L'image aurait pu résumer la force de l'ouragan qui a bouleversé la face du monde politique en 2016. Cinq chefs d'État prenant la pose au sortir d'un sommet du G7. Barack Obama, François Hollande, David Cameron et Matteo Renzi saluant l'assistance aux côtés d'Angela Merkel, immobile. Le cliché date de juin 2015. Un an et demi plus tard, seule la chancelière allemande tient encore les rênes du pouvoir. Et elle n'est pas certaine de rempiler pour un quatrième mandat en 2017, à l'issue d'une campagne qui a de grandes chances de se jouer sur le terrain sécuritaire.

Quelques mois plus tard, au moment de regarder dans le rétroviseur pour dresser le bilan de l'année écoulée, l'hécatombe qui a frappé les grands dirigeants de ce monde pèse finalement peu face au vote des Britanniques pour la sortie du Royaume-Uni de l'Union européenne, l'élection de Donald Trump à la tête des États-Unis et l'irrésistible retour de la Russie au premier plan du jeu diplomatique. Trois ruptures qui ébranlent les relations internationales comme rarement depuis la chute du mur de Berlin, l'effondrement de l'URSS et le 11 septembre 2001.

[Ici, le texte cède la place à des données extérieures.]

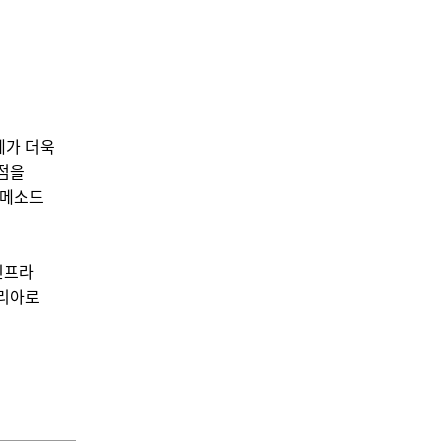
계가 더욱
거점을
스메소드
인프라
코리아로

Les équilibres européens à l'épreuve du Brexit

Le 24 juin dernier, l’Europe s’est réveillée avec la gueule de bois. À l’issue d’une campagne houleuse, marquée par le meurtre d’une jeune parlementaire pro-Europe, plus de la moitié des britanniques ont voté "leave" lors du référendum sur la sortie du Royaume-Uni de l’Union européenne, déjouant tous les pronostics des instituts de sondage. Un verdict en forme de coup de massue pour les élites politiques, financières et médiatiques. Un séisme pour l'édifice communautaire après 60 ans de construction européenne.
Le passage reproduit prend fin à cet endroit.